Each level is a standard diffusion denoising loss (MSE), accelerated with DDIM (50 steps).

Key Experimental Results¶

Main Results¶

Comparison with SOTA methods on the HumanML3D dataset:

Method	R-Top3 ↑	FID ↓	MM-Dist ↓	Diversity →	MModality ↑
MDM	0.611	0.544	5.566	9.559	2.799
MLD	0.772	0.473	3.196	9.724	2.413
T2M-GPT	0.775	0.116	3.118	9.761	1.856
ReMoDiffuse	0.795	0.103	2.974	9.018	1.795
GuidedMotion	0.788	0.057	3.040	9.864	2.473

GuidedMotion significantly leads on the FID metric with 0.057 (the second best being 0.103), and its multi-modality outperforms most methods.

Ablation Study¶

Ablation of each module on HumanML3D:

Motion Level	Action Level	Detail Level	Local Action Guidance	R-Top3 ↑	FID ↓
✓				0.760	0.186
✓	✓			0.771	0.133
✓	✓		✓	0.778	0.119
✓	✓	✓		0.769	0.107
✓	✓	✓	✓	0.788	0.057

Local action guidance brings significant improvements with or without the detail level.

Comparison on the complex motion subset (\(\ge 3\) local actions and \(\ge 150\) frames):

Method	R-Top3 ↑	FID ↓
MLD	0.710	0.783
T2M-GPT	0.712	0.314
GuidedMotion	0.732	0.144

The advantage on complex motions is more pronounced.

Key Findings¶

The local-to-global paradigm reduces the difficulty of directly generating complex global motions.
By sampling different combinations of local actions, diverse motions that satisfy different user preferences can be generated.
The guidance weight supports continuous adjustment, enabling fine-grained control over motion trajectories and poses.
The method also achieves SOTA on the KIT dataset (FID 0.213, MModality 4.138).

Highlights & Insights¶

The local-to-global paradigm is more controllable than direct global generation, showing a particularly outstanding advantage for complex motions.
The design of semantic graph parsing + GAT weight estimation provides the method with strong interpretability.
Users can flexibly combine preferred local actions without repeatedly adjusting the text prompt.
The three-stage strategy of hierarchical diffusion effectively balances generation stability and detail quality.

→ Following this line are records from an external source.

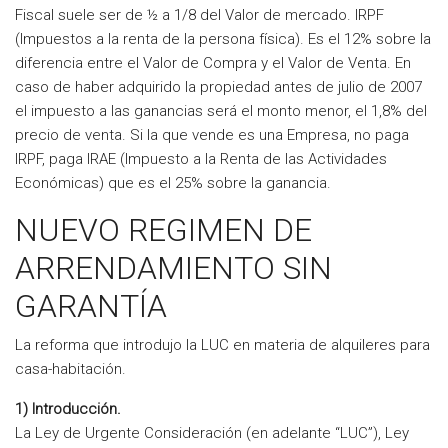
Fiscal suele ser de ½ a 1/8 del Valor de mercado. IRPF
(Impuestos a la renta de la persona física). Es el 12% sobre la
diferencia entre el Valor de Compra y el Valor de Venta. En
caso de haber adquirido la propiedad antes de julio de 2007
el impuesto a las ganancias será el monto menor, el 1,8% del
precio de venta. Si la que vende es una Empresa, no paga
IRPF, paga IRAE (Impuesto a la Renta de las Actividades
Económicas) que es el 25% sobre la ganancia.
NUEVO REGIMEN DE
ARRENDAMIENTO SIN
GARANTÍA
La reforma que introdujo la LUC en materia de alquileres para
casa-habitación.
1) Introducción.
La Ley de Urgente Consideración (en adelante “LUC”), Ley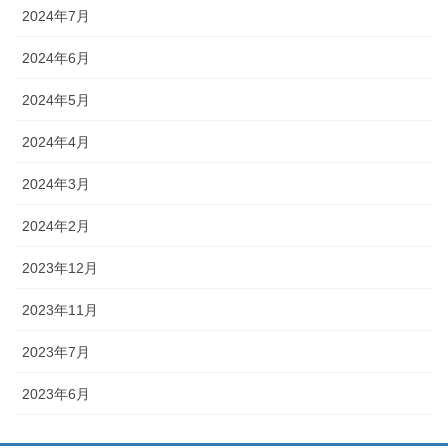
2024年7月
2024年6月
2024年5月
2024年4月
2024年3月
2024年2月
2023年12月
2023年11月
2023年7月
2023年6月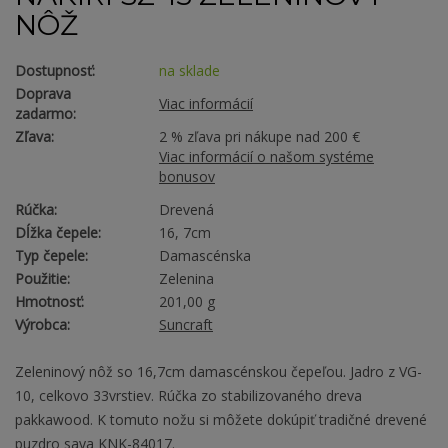
NÔŽ
Dostupnosť:
na sklade
Doprava
Viac informácií
zadarmo:
Zľava:
2 % zľava pri nákupe nad 200 €
Viac informácií o našom systéme
bonusov
Rúčka:
Drevená
Dĺžka čepele:
16, 7cm
Typ čepele:
Damascénska
Použitie:
Zelenina
Hmotnosť:
201,00 g
Výrobca:
Suncraft
Zeleninový nôž so 16,7cm damascénskou čepeľou. Jadro z VG-
10, celkovo 33vrstiev. Rúčka zo stabilizovaného dreva
pakkawood. K tomuto nožu si môžete dokúpiť tradičné drevené
puzdro saya KNK-84017.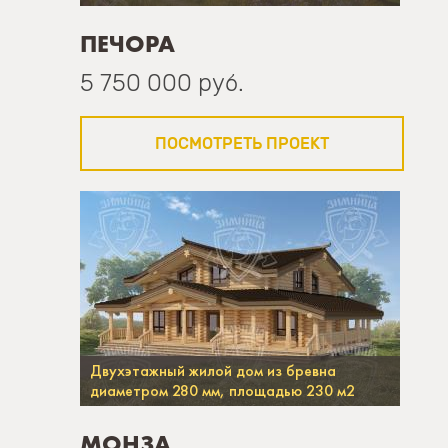
ПЕЧОРА
5 750 000 руб.
ПОСМОТРЕТЬ ПРОЕКТ
Двухэтажный жилой дом из бревна
диаметром 280 мм, площадью 230 м2
МОНЗА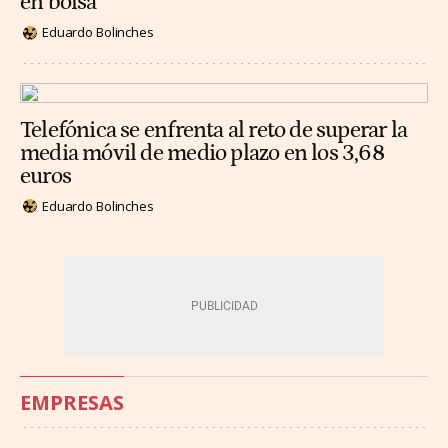
en bolsa
Eduardo Bolinches
Telefónica se enfrenta al reto de superar la
media móvil de medio plazo en los 3,68
euros
Eduardo Bolinches
EMPRESAS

Limitations & Future Work¶

Semantic graph parsing relies on semantic role labeling tools, which may fail for non-standard or ambiguous descriptions.
Local action sampling uses MLD to generate individually, whose upper performance bound is restricted by the base model.
Guidance weight adjustment requires a certain level of user understanding, and the degree of automation could be further improved.

Rating¶

⭐⭐⭐⭐ Innovative paradigm, elegant local-to-global concept, clear advantages in complex motion scenarios, and solid experiments.